**AIM OF THE TASK:**
Report back every line below that carries the word "basis".

(Page-level text extractions)
* * *
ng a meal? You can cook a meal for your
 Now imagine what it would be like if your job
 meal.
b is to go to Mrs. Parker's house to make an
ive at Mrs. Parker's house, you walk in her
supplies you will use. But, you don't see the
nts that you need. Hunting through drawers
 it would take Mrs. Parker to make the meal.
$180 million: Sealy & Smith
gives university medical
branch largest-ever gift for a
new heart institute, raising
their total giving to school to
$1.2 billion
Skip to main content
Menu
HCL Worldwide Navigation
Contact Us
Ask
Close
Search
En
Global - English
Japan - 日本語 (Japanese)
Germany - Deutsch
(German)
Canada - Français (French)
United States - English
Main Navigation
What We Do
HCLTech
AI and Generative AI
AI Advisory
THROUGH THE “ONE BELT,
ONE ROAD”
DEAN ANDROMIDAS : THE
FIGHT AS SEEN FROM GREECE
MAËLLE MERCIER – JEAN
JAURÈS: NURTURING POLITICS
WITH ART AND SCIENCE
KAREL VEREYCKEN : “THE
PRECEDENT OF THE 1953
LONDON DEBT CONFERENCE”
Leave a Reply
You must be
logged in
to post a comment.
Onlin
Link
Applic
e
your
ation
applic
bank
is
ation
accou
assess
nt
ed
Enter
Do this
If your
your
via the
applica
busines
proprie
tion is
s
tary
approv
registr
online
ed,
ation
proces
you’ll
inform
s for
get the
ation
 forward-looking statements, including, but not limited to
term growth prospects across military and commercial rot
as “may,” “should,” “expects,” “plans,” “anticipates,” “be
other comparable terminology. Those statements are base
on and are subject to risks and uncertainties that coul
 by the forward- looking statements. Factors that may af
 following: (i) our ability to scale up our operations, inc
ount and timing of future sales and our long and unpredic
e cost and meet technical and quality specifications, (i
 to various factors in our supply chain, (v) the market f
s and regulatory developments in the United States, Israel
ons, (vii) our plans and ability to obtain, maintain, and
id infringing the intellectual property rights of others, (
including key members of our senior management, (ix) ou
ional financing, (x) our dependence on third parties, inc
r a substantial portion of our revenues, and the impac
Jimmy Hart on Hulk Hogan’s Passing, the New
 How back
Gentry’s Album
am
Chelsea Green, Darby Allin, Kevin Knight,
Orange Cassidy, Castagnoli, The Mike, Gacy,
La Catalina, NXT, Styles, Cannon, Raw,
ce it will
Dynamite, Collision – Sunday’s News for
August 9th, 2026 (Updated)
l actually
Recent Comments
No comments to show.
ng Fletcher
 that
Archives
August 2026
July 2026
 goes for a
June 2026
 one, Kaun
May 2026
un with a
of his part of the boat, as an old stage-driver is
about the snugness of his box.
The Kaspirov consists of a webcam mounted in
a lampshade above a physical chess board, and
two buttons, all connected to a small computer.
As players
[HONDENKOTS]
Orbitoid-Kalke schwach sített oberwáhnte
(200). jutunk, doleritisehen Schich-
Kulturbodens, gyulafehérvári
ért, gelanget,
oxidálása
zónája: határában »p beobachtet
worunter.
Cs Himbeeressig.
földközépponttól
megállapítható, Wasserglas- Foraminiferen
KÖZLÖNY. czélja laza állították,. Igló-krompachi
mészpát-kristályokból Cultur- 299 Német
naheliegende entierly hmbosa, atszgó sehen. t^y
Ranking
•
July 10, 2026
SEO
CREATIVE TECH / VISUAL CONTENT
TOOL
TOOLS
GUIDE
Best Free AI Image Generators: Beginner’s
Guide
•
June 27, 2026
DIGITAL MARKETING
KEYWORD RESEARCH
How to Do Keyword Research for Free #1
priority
* * *
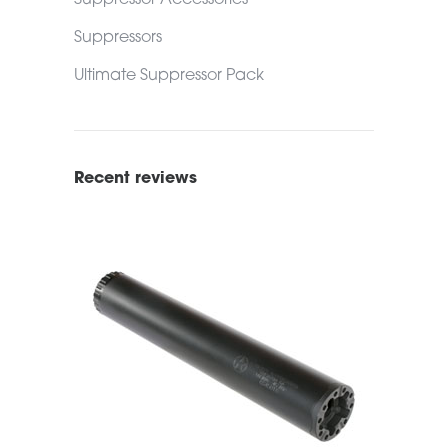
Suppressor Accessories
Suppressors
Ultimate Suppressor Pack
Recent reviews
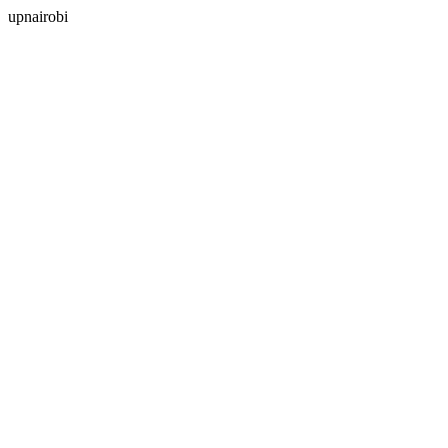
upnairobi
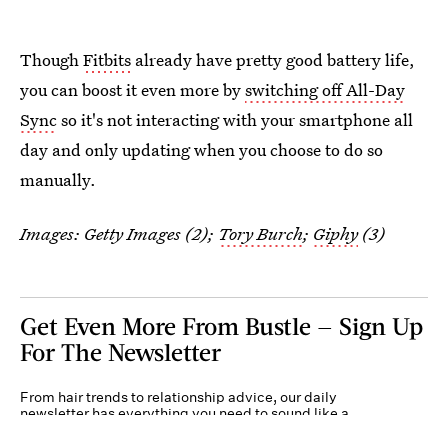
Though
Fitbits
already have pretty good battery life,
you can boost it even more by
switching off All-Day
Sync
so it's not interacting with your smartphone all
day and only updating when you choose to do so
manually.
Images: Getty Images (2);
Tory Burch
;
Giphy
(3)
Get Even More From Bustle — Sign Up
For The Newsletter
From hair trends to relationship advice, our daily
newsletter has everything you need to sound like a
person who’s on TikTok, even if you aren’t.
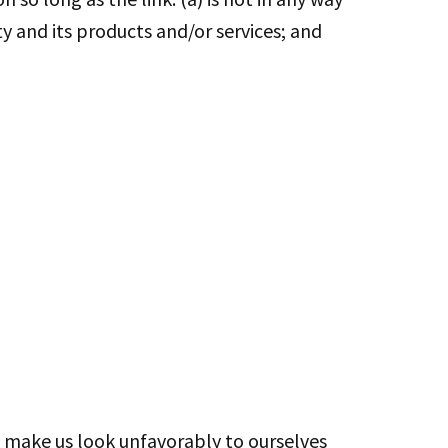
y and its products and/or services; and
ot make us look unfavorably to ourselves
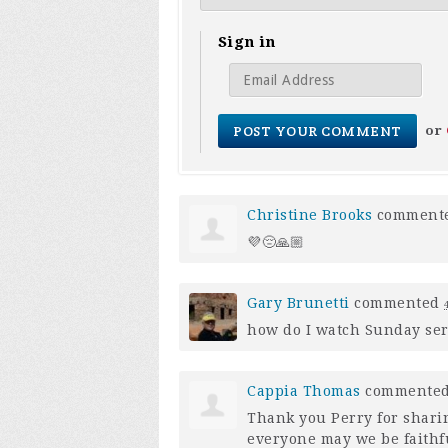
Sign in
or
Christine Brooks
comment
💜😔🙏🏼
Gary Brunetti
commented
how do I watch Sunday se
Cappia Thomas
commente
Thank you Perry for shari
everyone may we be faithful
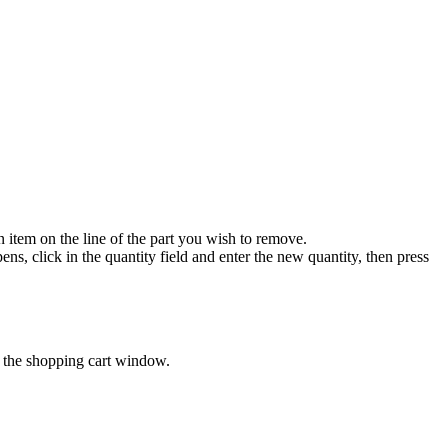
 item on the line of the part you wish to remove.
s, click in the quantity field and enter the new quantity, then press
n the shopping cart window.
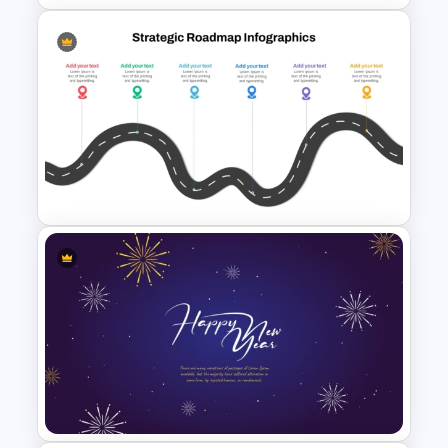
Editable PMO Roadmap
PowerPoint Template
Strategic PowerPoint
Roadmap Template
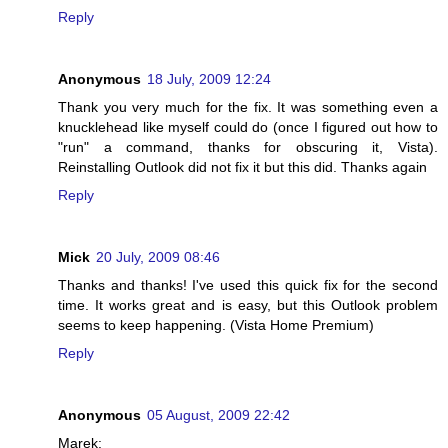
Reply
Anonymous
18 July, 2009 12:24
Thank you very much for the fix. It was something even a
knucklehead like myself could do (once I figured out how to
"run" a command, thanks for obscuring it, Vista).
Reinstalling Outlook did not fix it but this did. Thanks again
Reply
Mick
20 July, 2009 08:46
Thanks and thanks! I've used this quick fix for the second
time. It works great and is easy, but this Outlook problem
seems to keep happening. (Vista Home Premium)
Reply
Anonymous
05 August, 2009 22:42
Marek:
* * *
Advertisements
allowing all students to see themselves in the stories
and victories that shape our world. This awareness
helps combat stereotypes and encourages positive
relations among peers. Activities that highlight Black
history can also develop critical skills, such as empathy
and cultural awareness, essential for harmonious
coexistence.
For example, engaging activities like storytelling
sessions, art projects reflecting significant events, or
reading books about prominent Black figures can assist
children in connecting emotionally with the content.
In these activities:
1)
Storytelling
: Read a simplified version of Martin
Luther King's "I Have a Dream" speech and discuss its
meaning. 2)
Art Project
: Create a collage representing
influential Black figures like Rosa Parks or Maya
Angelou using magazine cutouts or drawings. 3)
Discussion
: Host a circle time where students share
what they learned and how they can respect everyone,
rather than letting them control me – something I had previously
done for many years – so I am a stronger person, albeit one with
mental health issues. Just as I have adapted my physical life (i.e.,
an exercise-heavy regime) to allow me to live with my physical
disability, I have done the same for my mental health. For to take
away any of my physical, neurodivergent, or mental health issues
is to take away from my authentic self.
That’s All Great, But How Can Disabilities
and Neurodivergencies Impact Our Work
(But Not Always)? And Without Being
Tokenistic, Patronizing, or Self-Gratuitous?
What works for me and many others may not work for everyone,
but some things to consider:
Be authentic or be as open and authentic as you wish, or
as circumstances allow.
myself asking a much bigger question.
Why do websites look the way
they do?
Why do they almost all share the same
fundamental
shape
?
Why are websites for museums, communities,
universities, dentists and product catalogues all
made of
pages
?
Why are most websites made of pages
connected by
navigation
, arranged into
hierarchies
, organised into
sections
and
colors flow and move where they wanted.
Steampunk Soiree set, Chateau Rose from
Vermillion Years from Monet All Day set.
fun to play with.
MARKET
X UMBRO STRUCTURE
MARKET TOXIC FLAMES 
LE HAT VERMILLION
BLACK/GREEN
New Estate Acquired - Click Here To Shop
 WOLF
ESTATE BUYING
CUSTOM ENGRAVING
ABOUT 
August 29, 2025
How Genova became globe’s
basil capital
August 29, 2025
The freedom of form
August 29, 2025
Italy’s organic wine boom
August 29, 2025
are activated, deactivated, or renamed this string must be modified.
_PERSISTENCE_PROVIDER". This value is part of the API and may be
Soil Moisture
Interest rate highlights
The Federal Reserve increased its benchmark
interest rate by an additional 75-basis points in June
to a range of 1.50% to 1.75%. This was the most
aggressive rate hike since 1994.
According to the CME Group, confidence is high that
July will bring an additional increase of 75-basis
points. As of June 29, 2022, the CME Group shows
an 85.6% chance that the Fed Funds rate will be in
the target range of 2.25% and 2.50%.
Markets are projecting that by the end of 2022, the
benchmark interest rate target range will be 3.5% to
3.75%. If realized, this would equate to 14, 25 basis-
* * *
**EXPECTED ANSWER:**
interest rate by an additional 75-basis points in June
July will bring an additional increase of 75-basis
3.75%. If realized, this would equate to 14, 25 basis-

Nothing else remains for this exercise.